Typical MRI features of skeletal spine TB infections include marrow edema, endplate erosions, paravertebral collections with subligamentous or epidural extension, contiguous vertebra body involvement and intraosseous abscess [8]. Interesting MRI findings noted for our patient included the involvement of posterior spinal elements, non-contiguous lesions and sacral involvement—all of which are rare findings of skeletal spine TB [9,10,11].

There have been a few reported cases of multifocal skeletal TB mimicking widespread bony metastasis in literature till date [2,3,4, 12,13,14,15]. These cases were shown to demonstrate radiographic features on various imaging modalities such as MRI, bone scintigraphy (Tc-99m MDP) and fluorodeoxyglucose (FDG) positron emission tomography (PET)–CT strongly suggestive of bony metastasis initially before the diagnosis of multifocal skeletal TB was ultimately established after analyzing tissue biopsy results.

While bone scans are a useful and common tool used for staging cancers and surveillance of bony metastasis, there are limitations. It has low specificity and has increased sensitivity towards increased bone remodeling from both benign and malignant causes. Benign osteolytic lesions such as TB infections can have a similar appearance to bony metastasis [16]. Similarly, TB infections can resemble bone metastasis in FDG PET–CT scans. FDG tracer accumulates in tumor tissue, but active TB lesions can also exhibit increased glucose metabolism and intense FDF uptake [2, 3]. Liu et al. reported a case of disseminated TB infection showing up on PET–CT scan as multiple FDG avid lymph nodes, with hypermetabolic destruction involving rib, scapula and L5 vertebral bones, mimicking bony metastasis [2]. Meiping et al. similarly reported a case of multifocal skeletal TB presenting with MRI and PET–CT scan findings strongly suggestive of bony metastasis leading to delayed TB diagnosis. For cases with an already established diagnosis of multifocal skeletal TB, it is proposed that PET–CT can be a useful follow-up tool to decide the endpoint of treatment [4, 8]. Shankar et al. suggest that CT perfusion scans can potentially help with the differentiation of the two conditions. They reported that TB infected tissues had low relative blood flow and volume while neoplastic lesions had high relative blood flow and volume which potentially allows for differentiation [17].

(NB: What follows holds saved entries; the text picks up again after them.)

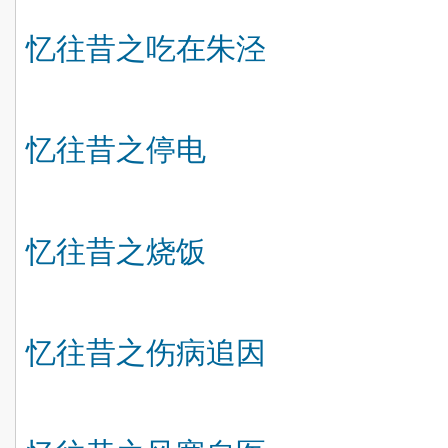
忆往昔之吃在朱泾
忆往昔之停电
忆往昔之烧饭
忆往昔之伤病追因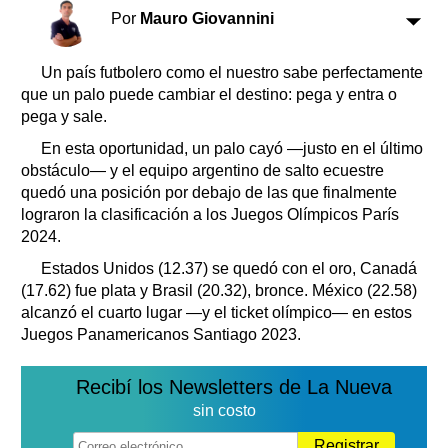
Clasificados
Por
Mauro Giovannini
Horóscopo
Suplementos
Un país futbolero como el nuestro sabe perfectamente
que un palo puede cambiar el destino: pega y entra o
Farmacias
Servicios
pega y sale.
Transportes
En esta oportunidad, un palo cayó ―justo en el último
Loterías
obstáculo― y el equipo argentino de salto ecuestre
Datos Útiles
quedó una posición por debajo de las que finalmente
Fúnebres
lograron la clasificación a los Juegos Olímpicos París
Edictos
2024.
Teléfonos de urgencia
Estados Unidos (12.37) se quedó con el oro, Canadá
(17.62) fue plata y Brasil (20.32), bronce. México (22.58)
alcanzó el cuarto lugar ―y el ticket olímpico― en estos
Juegos Panamericanos Santiago 2023.
Recibí los Newsletters de La Nueva
sin costo
Registrar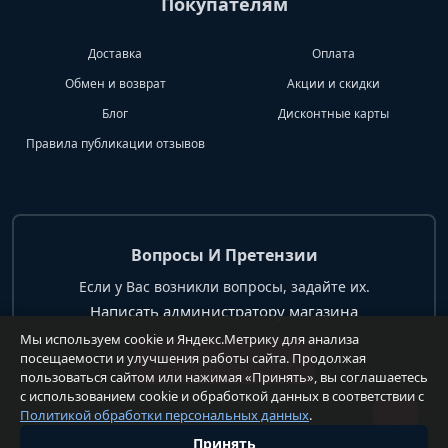
Покупателям
Доставка
Оплата
Обмен и возврат
Акции и скидки
Блог
Дисконтные карты
Правила публикации отзывов
Вопросы И Претензии
Если у Вас возникли вопросы, задайте их.
Написать администратору магазина
Мы используем cookie и Яндекс.Метрику для анализа
посещаемости и улучшения работы сайта. Продолжая
+7 904 62 99 428
пользоваться сайтом или нажимая «Принять», вы соглашаетесь
с использованием cookie и обработкой данных в соответствии с
Политикой обработки персональных данных
.
Принять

Tissue biopsy for histopathology and microbiology is the cornerstone for diagnosis. Key histological features for tissues with TB infection include a granulomatous reaction with epithelioid histiocytes, giant cells, and caseous necrosis. M. tuberculosis bacteria can be found inside the granuloma with Ziehl–Neelsen staining. There is however low bacterial loads in spine TB cases, and the TB bacteria can only be identified in less than 50% of cases [18]. This was seen in the first biopsy report of our patient from the spine surgery that came back negative for TB, and only came back positive on repeat CT-guided sacrum biopsy.

Treatment of multifocal skeletal TB involves a culture-directed anti-TB drug regimen with consideration of surgical interventions. Surgery may be indicated in cases of severe joint or bone deformities, unstable pathological fractures, neurological compromise, cold abscess or necrotic debris [4, 19]. Outcomes are generally good, with multiple authors reporting resolution of TB infection and symptoms following treatment [4, 14, 15, 19].

This case highlights the importance for clinicians to consider multifocal skeletal TB as a differential diagnosis for patients who present with multiple bony lesions picked up on radiographic modalities. Whilst TB infections remain less common in developed countries, they can still cause significant morbidity.

Conclusion

Multifocal skeletal tuberculous infections can resemble spinal or bony metastasis on various imaging modalities. Care must be taken when interpreting such imaging results, with histopathology and mycobacterial cultures remaining the gold standard to determine the presence of active TB infections.